> [Dataset excerpts]:

■ ■ ■ ■ ■ ■ ■

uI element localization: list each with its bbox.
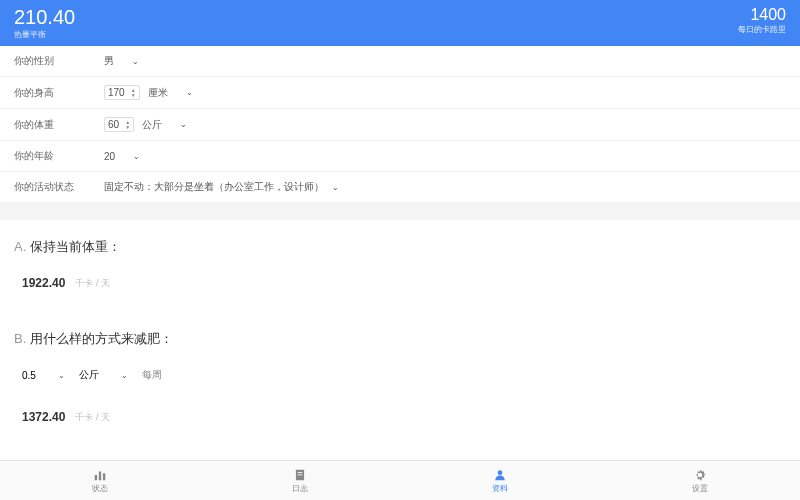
svg-rect-2 <box>103 473 105 480</box>
row-height: 你的身高 170 ▲▼ 厘米 ⌄ <box>0 77 800 109</box>
lose-value: 1372.40 <box>22 410 65 424</box>
age-select[interactable]: 20 ⌄ <box>104 151 140 162</box>
chevron-down-icon: ⌄ <box>133 152 140 161</box>
label-age: 你的年龄 <box>14 149 104 163</box>
maintain-result: 1922.40 千卡 / 天 <box>14 272 786 294</box>
daily-calorie-value: 1400 <box>738 6 786 24</box>
loss-config: 0.5 ⌄ 公斤 ⌄ 每周 <box>14 364 786 386</box>
svg-rect-1 <box>99 471 101 480</box>
height-stepper[interactable]: 170 ▲▼ <box>104 85 140 100</box>
book-icon <box>293 468 307 482</box>
header-right: 1400 每日的卡路里 <box>738 6 786 35</box>
row-activity: 你的活动状态 固定不动：大部分是坐着（办公室工作，设计师） ⌄ <box>0 172 800 202</box>
label-activity: 你的活动状态 <box>14 180 104 194</box>
lose-unit: 千卡 / 天 <box>75 411 110 424</box>
maintain-unit: 千卡 / 天 <box>75 277 110 290</box>
svg-rect-5 <box>298 474 303 475</box>
weight-unit-select[interactable]: 公斤 ⌄ <box>142 118 187 132</box>
label-height: 你的身高 <box>14 86 104 100</box>
weight-value: 60 <box>108 119 119 130</box>
loss-amount: 0.5 <box>22 370 36 381</box>
loss-amount-select[interactable]: 0.5 ⌄ <box>22 370 65 381</box>
section-a-title: A.保持当前体重： <box>14 238 786 256</box>
tab-status-label: 状态 <box>92 483 108 494</box>
maintain-value: 1922.40 <box>22 276 65 290</box>
section-a-text: 保持当前体重： <box>30 239 121 254</box>
section-lose: B.用什么样的方式来减肥： 0.5 ⌄ 公斤 ⌄ 每周 1372.40 千卡 /… <box>0 312 800 446</box>
spacer <box>0 202 800 220</box>
tab-settings-label: 设置 <box>692 483 708 494</box>
activity-value: 固定不动：大部分是坐着（办公室工作，设计师） <box>104 180 324 194</box>
gender-select[interactable]: 男 ⌄ <box>104 54 139 68</box>
chevron-down-icon: ⌄ <box>180 120 187 129</box>
age-value: 20 <box>104 151 115 162</box>
header-left: 210.40 热量平衡 <box>14 6 75 40</box>
chevron-down-icon: ⌄ <box>121 371 128 380</box>
chevron-down-icon: ⌄ <box>132 57 139 66</box>
svg-point-6 <box>498 470 503 475</box>
tab-profile[interactable]: 资料 <box>400 461 600 500</box>
svg-rect-0 <box>95 475 97 480</box>
weight-stepper[interactable]: 60 ▲▼ <box>104 117 134 132</box>
bar-chart-icon <box>93 468 107 482</box>
row-age: 你的年龄 20 ⌄ <box>0 141 800 172</box>
tab-status[interactable]: 状态 <box>0 461 200 500</box>
gear-icon <box>693 468 707 482</box>
height-unit-select[interactable]: 厘米 ⌄ <box>148 86 193 100</box>
loss-unit: 公斤 <box>79 368 99 382</box>
content: 你的性别 男 ⌄ 你的身高 170 ▲▼ 厘米 ⌄ 你的体重 60 ▲▼ 公斤 … <box>0 46 800 460</box>
activity-select[interactable]: 固定不动：大部分是坐着（办公室工作，设计师） ⌄ <box>104 180 339 194</box>
loss-unit-select[interactable]: 公斤 ⌄ <box>79 368 128 382</box>
tabbar: 状态 日志 资料 设置 <box>0 460 800 500</box>
lose-result: 1372.40 千卡 / 天 <box>14 406 786 428</box>
tab-profile-label: 资料 <box>492 483 508 494</box>
gender-value: 男 <box>104 54 114 68</box>
row-gender: 你的性别 男 ⌄ <box>0 46 800 77</box>
chevron-down-icon: ⌄ <box>186 88 193 97</box>
daily-calorie-label: 每日的卡路里 <box>738 24 786 35</box>
header: 210.40 热量平衡 1400 每日的卡路里 <box>0 0 800 46</box>
calorie-balance-value: 210.40 <box>14 6 75 29</box>
label-weight: 你的体重 <box>14 118 104 132</box>
tab-diary-label: 日志 <box>292 483 308 494</box>
calorie-balance-label: 热量平衡 <box>14 29 75 40</box>
svg-rect-4 <box>298 472 303 473</box>
chevron-down-icon: ⌄ <box>332 183 339 192</box>
label-gender: 你的性别 <box>14 54 104 68</box>
section-b-title: B.用什么样的方式来减肥： <box>14 330 786 348</box>
row-weight: 你的体重 60 ▲▼ 公斤 ⌄ <box>0 109 800 141</box>
section-b-text: 用什么样的方式来减肥： <box>30 331 173 346</box>
person-icon <box>493 468 507 482</box>
height-value: 170 <box>108 87 125 98</box>
stepper-icon: ▲▼ <box>125 120 130 130</box>
loss-period: 每周 <box>142 368 162 382</box>
tab-settings[interactable]: 设置 <box>600 461 800 500</box>
stepper-icon: ▲▼ <box>131 88 136 98</box>
section-a-letter: A. <box>14 239 26 254</box>
weight-unit: 公斤 <box>142 118 162 132</box>
height-unit: 厘米 <box>148 86 168 100</box>
tab-diary[interactable]: 日志 <box>200 461 400 500</box>
section-maintain: A.保持当前体重： 1922.40 千卡 / 天 <box>0 220 800 312</box>
section-b-letter: B. <box>14 331 26 346</box>
chevron-down-icon: ⌄ <box>58 371 65 380</box>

■ ■ ■ ■ ■ ■ ■

> [Task to complete]:
Which lines of the data contain the string "每日的卡路里"? Copy each one.

> [Response below]:
header-right: 1400 每日的卡路里 <box>738 6 786 35</box>
daily-calorie-label: 每日的卡路里 <box>738 24 786 35</box>
header: 210.40 热量平衡 1400 每日的卡路里 <box>0 0 800 46</box>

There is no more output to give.